First published Monday, February 24, 2014
Across a range of media sources today comes news of the upcoming launch on 1st March, St Davids Day, of Visit Wales’ “£4m advertising campaign launch to boost Wales tourism”. In the industry newsletter send out today notifying of the “Have you packed for Wales?” campaign, we are told that it is designed to encourage visitors to ‘pack an open mind, a sense of adventure and an appetite for discovery’, and targeting the UK and Irish markets.
Featuring music by Cerys Matthews, and shots of places such as St Davids Bishop’s Palace, mountain bike centre BikePark Wales, Caernarfon Castle, along with dolphins playing in Cardigan Bay, it is beautifully filmed, and has some pretty impressive scenery shown in it.
Visit Wales, the arm of Welsh Government charged with promoting the Welsh tourism industry, has spent the last two years working on the Wales ‘brand’, engaging the services of Mike Ashton of ABCG to contribute to this.
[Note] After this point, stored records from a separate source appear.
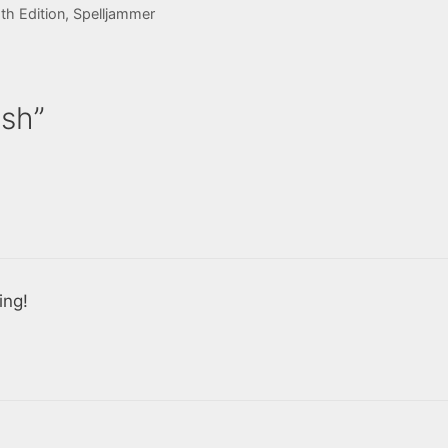
h Edition
,
Spelljammer
ash”
ing!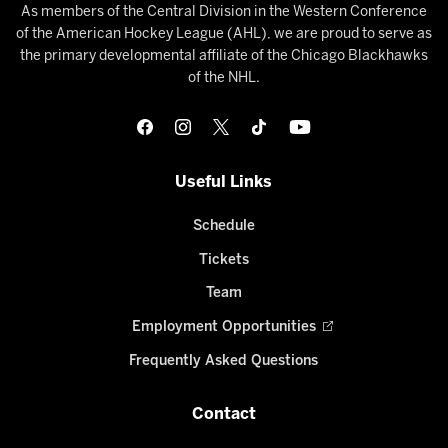
As members of the Central Division in the Western Conference
of the American Hockey League (AHL), we are proud to serve as
the primary developmental affiliate of the Chicago Blackhawks
of the NHL.
Useful Links
Schedule
Tickets
Team
Employment Opportunities
Frequently Asked Questions
Contact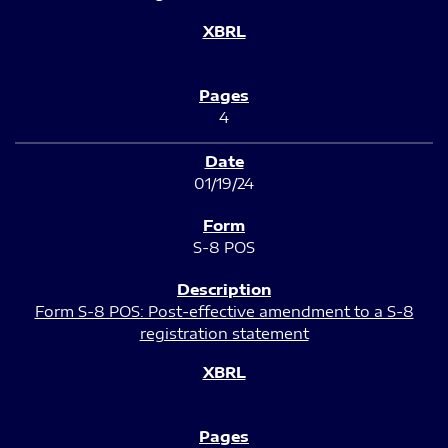
4
01/19/24
S-8 POS
Form S-8 POS: Post-effective amendment to a S-8
registration statement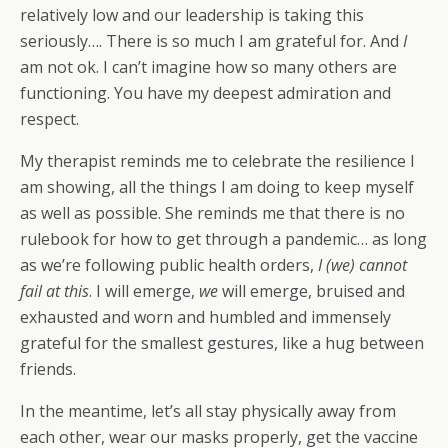
relatively low and our leadership is taking this
seriously…. There is so much I am grateful for. And
I
am not ok. I can’t imagine how so many others are
functioning. You have my deepest admiration and
respect.
My therapist reminds me to celebrate the resilience I
am showing, all the things I am doing to keep myself
as well as possible. She reminds me that there is no
rulebook for how to get through a pandemic… as long
as we’re following public health orders,
I (we) cannot
fail at this
. I will emerge,
we
will emerge, bruised and
exhausted and worn and humbled and immensely
grateful for the smallest gestures, like a hug between
friends.
In the meantime, let’s all stay physically away from
each other, wear our masks properly, get the vaccine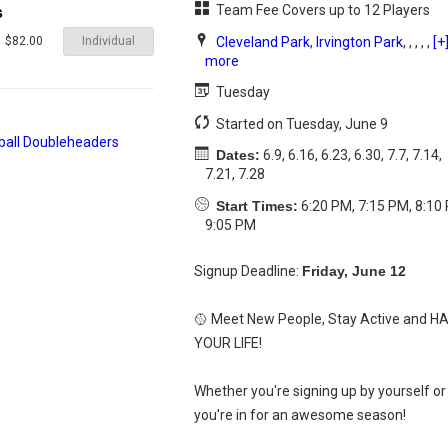
Team Fee Covers up to 12 Players
s
Individual
Cleveland Park
,
Irvington Park
, , , , ,
[+
$82.00
more
Tuesday
Started on Tuesday, June 9
Dates:
6.9, 6.16, 6.23, 6.30, 7.7, 7.14,
7.21, 7.28
Start Times:
6:20 PM, 7:15 PM, 8:10
9:05 PM
Signup Deadline:
Friday, June 12
🥎 Meet New People, Stay Active and H
YOUR LIFE!
Whether you're signing up by yourself or 
you're in for an awesome season!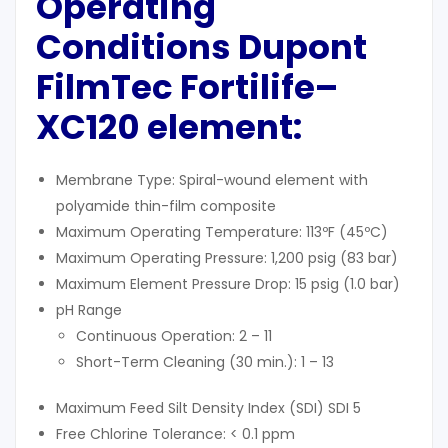
Operating
Conditions Dupont
FilmTec Fortilife
–
XC120 element:
Membrane Type: Spiral-wound element with
polyamide thin-film composite
Maximum Operating Temperature: 113ºF (45ºC)
Maximum Operating Pressure: 1,200 psig (83 bar)
Maximum Element Pressure Drop: 15 psig (1.0 bar)
pH Range
Continuous Operation: 2 – 11
Short-Term Cleaning (30 min.): 1 – 13
Maximum Feed Silt Density Index (SDI) SDI 5
Free Chlorine Tolerance: < 0.1 ppm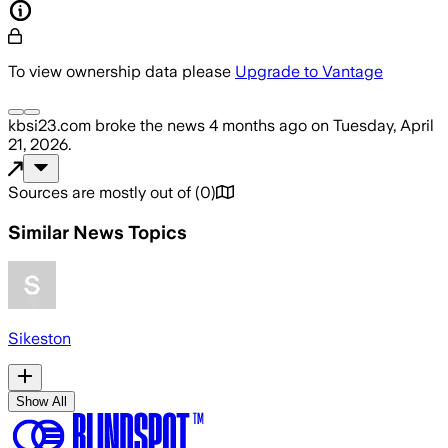
To view ownership data please
Upgrade to Vantage
kbsi23.com
broke the news
4 months ago
on
Tuesday, April
21, 2026
.
Sources are mostly out of
(
0
)
Similar News Topics
Sikeston
Show All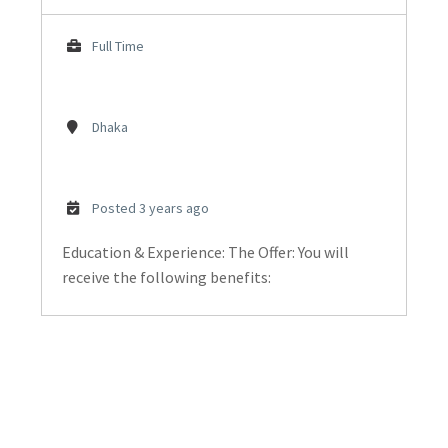
Full Time
Dhaka
Posted 3 years ago
Education & Experience: The Offer: You will
receive the following benefits: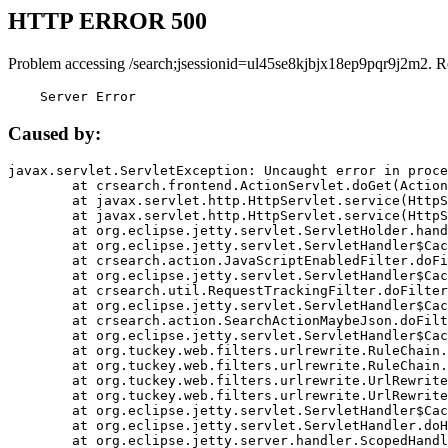
HTTP ERROR 500
Problem accessing /search;jsessionid=ul45se8kjbjx18ep9pqr9j2m2. R
    Server Error
Caused by:
javax.servlet.ServletException: Uncaught error in proce
	at crsearch.frontend.ActionServlet.doGet(ActionServlet.java:79)

	at javax.servlet.http.HttpServlet.service(HttpServlet.java:687)

	at javax.servlet.http.HttpServlet.service(HttpServlet.java:790)

	at org.eclipse.jetty.servlet.ServletHolder.handle(ServletHolder.java:751)

	at org.eclipse.jetty.servlet.ServletHandler$CachedChain.doFilter(ServletHandler.java:1666)

	at crsearch.action.JavaScriptEnabledFilter.doFilter(JavaScriptEnabledFilter.java:54)

	at org.eclipse.jetty.servlet.ServletHandler$CachedChain.doFilter(ServletHandler.java:1653)

	at crsearch.util.RequestTrackingFilter.doFilter(RequestTrackingFilter.java:72)

	at org.eclipse.jetty.servlet.ServletHandler$CachedChain.doFilter(ServletHandler.java:1653)

	at crsearch.action.SearchActionMaybeJson.doFilter(SearchActionMaybeJson.java:40)

	at org.eclipse.jetty.servlet.ServletHandler$CachedChain.doFilter(ServletHandler.java:1653)

	at org.tuckey.web.filters.urlrewrite.RuleChain.handleRewrite(RuleChain.java:176)

	at org.tuckey.web.filters.urlrewrite.RuleChain.doRules(RuleChain.java:145)

	at org.tuckey.web.filters.urlrewrite.UrlRewriter.processRequest(UrlRewriter.java:92)

	at org.tuckey.web.filters.urlrewrite.UrlRewriteFilter.doFilter(UrlRewriteFilter.java:394)

	at org.eclipse.jetty.servlet.ServletHandler$CachedChain.doFilter(ServletHandler.java:1645)

	at org.eclipse.jetty.servlet.ServletHandler.doHandle(ServletHandler.java:564)

	at org.eclipse.jetty.server.handler.ScopedHandler.handle(ScopedHandler.java:143)
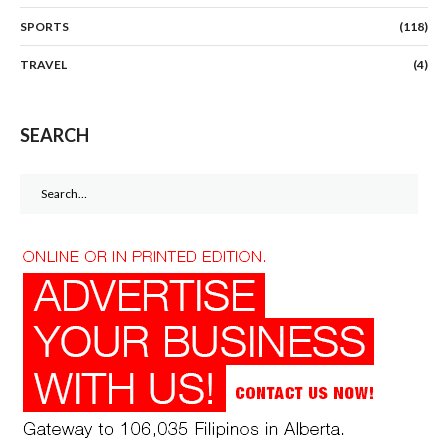
SPORTS
(118)
TRAVEL
(4)
SEARCH
Search
for: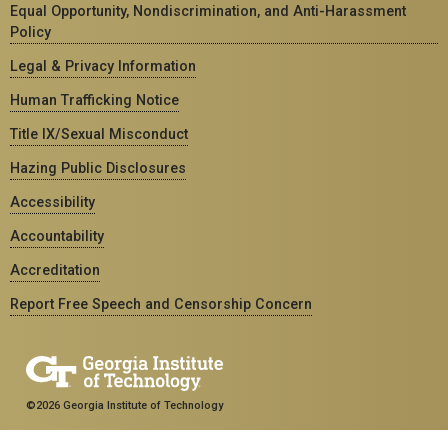
Equal Opportunity, Nondiscrimination, and Anti-Harassment
Policy
Legal & Privacy Information
Human Trafficking Notice
Title IX/Sexual Misconduct
Hazing Public Disclosures
Accessibility
Accountability
Accreditation
Report Free Speech and Censorship Concern
©2026 Georgia Institute of Technology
In November last year he spoke at the Wales Tourism Alliance conference, detailing some of the work that had been undertaken, and hinting at the exciting advertising campaign we could expect to help promote Wales to the wider market. It all sounded very positive, suggesting some really great things were coming.
After watching the advert this morning, I have to say that personally, I am hugely disappointed. Colleagues in the office have watched it, and in amongst feedback received so far from members are comments like ‘It wouldn’t make me want to come to Wales, and I live here!’ and ‘The music is a bit ‘twee’ making Wales seem like an innocent folklore destination rather than a vibrant and up to date, sophisticated destination with amazing scenery and high quality accommodation’. There are some who like it, saying that ‘It’s better than the last one’, although given the very mixed response to that, I’m not sure that’s great recommendation. Whilst the quality of the footage is mostly good, at least to my non professional eye, the content, and the slow pace of the music, does not, for me, successfully inspire a desire to ‘pack an open mind, a sense of adventure and an appetite for discovery’.
I, along with many others in the industry across Wales, fully appreciate that trying to define a clear ‘brand’ for Wales is an extremely difficult task. As yet, it would seem we still have not found the magic formula enabling an automatic and instant association with the country for the visitor in the way Ireland and Scotland have. However, what has come up time and time again in discussion forums at various meetings, both locally and nationally, has been a wish to see Wales portrayed as vibrant, a country with much to offer across the spectrum, celebrating heritage and culture, with something to offer for everyone.
Now, granted, it could easily be said that the latter points in that statement (broad offering, celebration of heritage and culture, something for all ages) have been picked up in this advert, after all it shows mountain biking and castles, and different ages of people, but does it portray a vibrant and passion filled country? For me, no, it doesn’t. Whilst there are youngsters featured, trailing fingers in the water on a boat trip, and apparently filled with awe by the castle before them, I’m not sure it cuts it in the excitement stakes. Mountain biking is an active pastime, but the way it has been filmed doesn’t really do it justice.
Wales does offer something for everyone of all ages, all abilities, and all pockets. If you are looking for a romantic retreat, Wales can provide that. If you want an adrenalin fired, action packed weekend, Wales can do that too. Groups, families, independent travellers, all are shown in the film, but for me at least, I still can’t shake the feeling of it being rather ‘staged’. Yes I know it’s an advert and will have been scripted, choreographed and so on, but does it have to be that obvious?
I understand that there will be future instalments in the campaign across the year, picking up on different aspects of the offering here in Wales. As such, it may well be that my personal opinion on the first offering is a little harsh, and that I’ve not given the campaign a chance to mature and develop. The Minister, Edwina Hart, is quoted as saying that “Some of our recent consumer research work however suggested that people aren’t necessarily aware of all the great things to see and do here in Wales, so this campaign tackles that misconception head on”. I am not yet convinced that it does. I hope that over the course of the year, the £4million spend on this campaign does prove to be good value for money and provide a strong return on the investment, preferably by showing the energy, passion and vibrancy contained within Wales.